[Opening Data section]

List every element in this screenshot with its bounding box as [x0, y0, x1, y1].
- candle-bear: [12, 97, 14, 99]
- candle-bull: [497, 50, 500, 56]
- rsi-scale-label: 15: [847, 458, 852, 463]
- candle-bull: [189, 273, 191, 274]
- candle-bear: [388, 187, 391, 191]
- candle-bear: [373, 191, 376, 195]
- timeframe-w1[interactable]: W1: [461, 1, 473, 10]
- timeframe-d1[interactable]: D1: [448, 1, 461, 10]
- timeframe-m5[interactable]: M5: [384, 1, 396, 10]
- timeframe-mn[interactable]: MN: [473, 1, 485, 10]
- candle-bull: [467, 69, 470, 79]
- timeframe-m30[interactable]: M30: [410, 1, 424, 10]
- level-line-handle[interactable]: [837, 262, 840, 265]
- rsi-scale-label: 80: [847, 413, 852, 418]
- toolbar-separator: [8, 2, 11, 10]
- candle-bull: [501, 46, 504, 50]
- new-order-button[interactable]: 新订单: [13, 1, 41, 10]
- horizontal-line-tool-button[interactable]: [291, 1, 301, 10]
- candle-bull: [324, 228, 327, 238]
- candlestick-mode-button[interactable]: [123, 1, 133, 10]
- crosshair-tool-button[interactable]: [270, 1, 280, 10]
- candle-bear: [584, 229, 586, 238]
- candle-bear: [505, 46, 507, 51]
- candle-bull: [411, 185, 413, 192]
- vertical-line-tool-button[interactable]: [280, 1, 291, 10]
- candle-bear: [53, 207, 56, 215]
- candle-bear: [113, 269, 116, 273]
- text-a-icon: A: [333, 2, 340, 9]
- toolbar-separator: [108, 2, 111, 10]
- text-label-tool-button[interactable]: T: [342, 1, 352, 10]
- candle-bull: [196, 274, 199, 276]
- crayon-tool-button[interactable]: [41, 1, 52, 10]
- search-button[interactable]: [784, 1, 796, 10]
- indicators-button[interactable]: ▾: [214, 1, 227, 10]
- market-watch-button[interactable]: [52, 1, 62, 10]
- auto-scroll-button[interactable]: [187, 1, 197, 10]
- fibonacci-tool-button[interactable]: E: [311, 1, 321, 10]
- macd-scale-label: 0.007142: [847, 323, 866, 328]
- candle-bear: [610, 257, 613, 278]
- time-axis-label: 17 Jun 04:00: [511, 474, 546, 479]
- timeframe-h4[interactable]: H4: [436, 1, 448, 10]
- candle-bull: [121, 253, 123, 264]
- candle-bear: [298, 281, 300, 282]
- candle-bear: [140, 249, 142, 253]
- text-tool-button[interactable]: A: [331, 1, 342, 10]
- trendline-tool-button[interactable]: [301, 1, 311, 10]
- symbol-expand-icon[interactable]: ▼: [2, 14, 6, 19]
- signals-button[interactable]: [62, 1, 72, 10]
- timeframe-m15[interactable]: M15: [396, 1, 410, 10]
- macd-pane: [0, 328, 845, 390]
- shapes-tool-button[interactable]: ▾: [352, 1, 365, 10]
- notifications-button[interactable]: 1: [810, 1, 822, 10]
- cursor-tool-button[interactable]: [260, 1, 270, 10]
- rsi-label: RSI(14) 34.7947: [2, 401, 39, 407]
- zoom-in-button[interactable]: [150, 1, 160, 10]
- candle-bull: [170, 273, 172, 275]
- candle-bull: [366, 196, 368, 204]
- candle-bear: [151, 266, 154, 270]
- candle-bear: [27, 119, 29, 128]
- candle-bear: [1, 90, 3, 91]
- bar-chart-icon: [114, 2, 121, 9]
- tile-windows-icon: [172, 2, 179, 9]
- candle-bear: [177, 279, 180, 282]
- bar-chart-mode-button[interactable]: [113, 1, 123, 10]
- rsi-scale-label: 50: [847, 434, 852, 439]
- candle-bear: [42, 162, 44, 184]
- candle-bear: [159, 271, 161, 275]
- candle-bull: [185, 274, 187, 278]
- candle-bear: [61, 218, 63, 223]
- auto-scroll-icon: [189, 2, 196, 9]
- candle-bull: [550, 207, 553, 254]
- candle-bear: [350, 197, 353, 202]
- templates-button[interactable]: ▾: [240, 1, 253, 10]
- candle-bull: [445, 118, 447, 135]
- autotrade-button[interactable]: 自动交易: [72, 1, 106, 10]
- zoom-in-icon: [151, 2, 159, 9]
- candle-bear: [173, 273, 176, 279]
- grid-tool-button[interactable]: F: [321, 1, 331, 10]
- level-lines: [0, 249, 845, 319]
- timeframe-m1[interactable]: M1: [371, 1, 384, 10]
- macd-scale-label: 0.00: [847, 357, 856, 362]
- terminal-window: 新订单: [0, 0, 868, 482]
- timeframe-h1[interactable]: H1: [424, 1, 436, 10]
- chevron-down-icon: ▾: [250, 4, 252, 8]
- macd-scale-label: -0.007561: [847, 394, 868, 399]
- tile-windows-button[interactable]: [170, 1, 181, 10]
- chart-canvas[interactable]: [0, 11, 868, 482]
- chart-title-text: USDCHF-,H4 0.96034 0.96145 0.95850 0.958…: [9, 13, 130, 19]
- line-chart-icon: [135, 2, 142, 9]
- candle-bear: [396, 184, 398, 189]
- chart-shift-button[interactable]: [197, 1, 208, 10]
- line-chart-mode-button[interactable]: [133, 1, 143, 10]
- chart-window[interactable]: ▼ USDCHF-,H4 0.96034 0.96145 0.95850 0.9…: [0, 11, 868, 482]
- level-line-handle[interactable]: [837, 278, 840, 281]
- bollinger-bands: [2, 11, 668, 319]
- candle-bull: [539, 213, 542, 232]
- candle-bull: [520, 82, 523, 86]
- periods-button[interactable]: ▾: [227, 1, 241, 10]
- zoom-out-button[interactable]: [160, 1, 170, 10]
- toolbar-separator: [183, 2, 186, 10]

[Closing Data section]

Print all of the entries again, exactly as written.

List every element in this screenshot with its bounding box as [x0, y0, x1, y1].
- candle-bear: [12, 97, 14, 99]
- candle-bull: [497, 50, 500, 56]
- rsi-scale-label: 15: [847, 458, 852, 463]
- candle-bull: [189, 273, 191, 274]
- candle-bear: [388, 187, 391, 191]
- candle-bear: [373, 191, 376, 195]
- timeframe-w1[interactable]: W1: [461, 1, 473, 10]
- timeframe-d1[interactable]: D1: [448, 1, 461, 10]
- timeframe-m5[interactable]: M5: [384, 1, 396, 10]
- timeframe-mn[interactable]: MN: [473, 1, 485, 10]
- candle-bull: [467, 69, 470, 79]
- timeframe-m30[interactable]: M30: [410, 1, 424, 10]
- level-line-handle[interactable]: [837, 262, 840, 265]
- rsi-scale-label: 80: [847, 413, 852, 418]
- toolbar-separator: [8, 2, 11, 10]
- candle-bull: [501, 46, 504, 50]
- new-order-button[interactable]: 新订单: [13, 1, 41, 10]
- horizontal-line-tool-button[interactable]: [291, 1, 301, 10]
- candle-bull: [324, 228, 327, 238]
- candlestick-mode-button[interactable]: [123, 1, 133, 10]
- crosshair-tool-button[interactable]: [270, 1, 280, 10]
- candle-bear: [584, 229, 586, 238]
- candle-bear: [505, 46, 507, 51]
- candle-bull: [411, 185, 413, 192]
- vertical-line-tool-button[interactable]: [280, 1, 291, 10]
- candle-bear: [53, 207, 56, 215]
- candle-bear: [113, 269, 116, 273]
- text-a-icon: A: [333, 2, 340, 9]
- toolbar-separator: [108, 2, 111, 10]
- text-label-tool-button[interactable]: T: [342, 1, 352, 10]
- candle-bull: [196, 274, 199, 276]
- crayon-tool-button[interactable]: [41, 1, 52, 10]
- search-button[interactable]: [784, 1, 796, 10]
- indicators-button[interactable]: ▾: [214, 1, 227, 10]
- market-watch-button[interactable]: [52, 1, 62, 10]
- auto-scroll-button[interactable]: [187, 1, 197, 10]
- fibonacci-tool-button[interactable]: E: [311, 1, 321, 10]
- macd-scale-label: 0.007142: [847, 323, 866, 328]
- candle-bear: [610, 257, 613, 278]
- time-axis-label: 17 Jun 04:00: [511, 474, 546, 479]
- timeframe-h4[interactable]: H4: [436, 1, 448, 10]
- candle-bull: [121, 253, 123, 264]
- candle-bear: [298, 281, 300, 282]
- candle-bear: [140, 249, 142, 253]
- text-tool-button[interactable]: A: [331, 1, 342, 10]
- trendline-tool-button[interactable]: [301, 1, 311, 10]
- symbol-expand-icon[interactable]: ▼: [2, 14, 6, 19]
- signals-button[interactable]: [62, 1, 72, 10]
- timeframe-m15[interactable]: M15: [396, 1, 410, 10]
- macd-pane: [0, 328, 845, 390]
- shapes-tool-button[interactable]: ▾: [352, 1, 365, 10]
- notifications-button[interactable]: 1: [810, 1, 822, 10]
- cursor-tool-button[interactable]: [260, 1, 270, 10]
- rsi-label: RSI(14) 34.7947: [2, 401, 39, 407]
- zoom-in-button[interactable]: [150, 1, 160, 10]
- candle-bull: [170, 273, 172, 275]
- candle-bull: [366, 196, 368, 204]
- candle-bear: [151, 266, 154, 270]
- candle-bear: [27, 119, 29, 128]
- candle-bear: [1, 90, 3, 91]
- bar-chart-icon: [114, 2, 121, 9]
- tile-windows-icon: [172, 2, 179, 9]
- candle-bear: [177, 279, 180, 282]
- bar-chart-mode-button[interactable]: [113, 1, 123, 10]
- rsi-scale-label: 50: [847, 434, 852, 439]
- candle-bear: [42, 162, 44, 184]
- candle-bear: [159, 271, 161, 275]
- candle-bull: [185, 274, 187, 278]
- candle-bear: [61, 218, 63, 223]
- auto-scroll-icon: [189, 2, 196, 9]
- candle-bull: [550, 207, 553, 254]
- candle-bear: [350, 197, 353, 202]
- templates-button[interactable]: ▾: [240, 1, 253, 10]
- candle-bull: [445, 118, 447, 135]
- autotrade-button[interactable]: 自动交易: [72, 1, 106, 10]
- zoom-in-icon: [151, 2, 159, 9]
- candle-bear: [173, 273, 176, 279]
- grid-tool-button[interactable]: F: [321, 1, 331, 10]
- level-lines: [0, 249, 845, 319]
- timeframe-m1[interactable]: M1: [371, 1, 384, 10]
- macd-scale-label: 0.00: [847, 357, 856, 362]
- terminal-window: 新订单: [0, 0, 868, 482]
- timeframe-h1[interactable]: H1: [424, 1, 436, 10]
- chevron-down-icon: ▾: [250, 4, 252, 8]
- macd-scale-label: -0.007561: [847, 394, 868, 399]
- tile-windows-button[interactable]: [170, 1, 181, 10]
- chart-canvas[interactable]: [0, 11, 868, 482]
- chart-title-text: USDCHF-,H4 0.96034 0.96145 0.95850 0.958…: [9, 13, 130, 19]
- line-chart-icon: [135, 2, 142, 9]
- candle-bear: [396, 184, 398, 189]
- chart-shift-button[interactable]: [197, 1, 208, 10]
- line-chart-mode-button[interactable]: [133, 1, 143, 10]
- chart-window[interactable]: ▼ USDCHF-,H4 0.96034 0.96145 0.95850 0.9…: [0, 11, 868, 482]
- level-line-handle[interactable]: [837, 278, 840, 281]
- bollinger-bands: [2, 11, 668, 319]
- candle-bull: [539, 213, 542, 232]
- candle-bull: [520, 82, 523, 86]
- periods-button[interactable]: ▾: [227, 1, 241, 10]
- zoom-out-button[interactable]: [160, 1, 170, 10]
- toolbar-separator: [183, 2, 186, 10]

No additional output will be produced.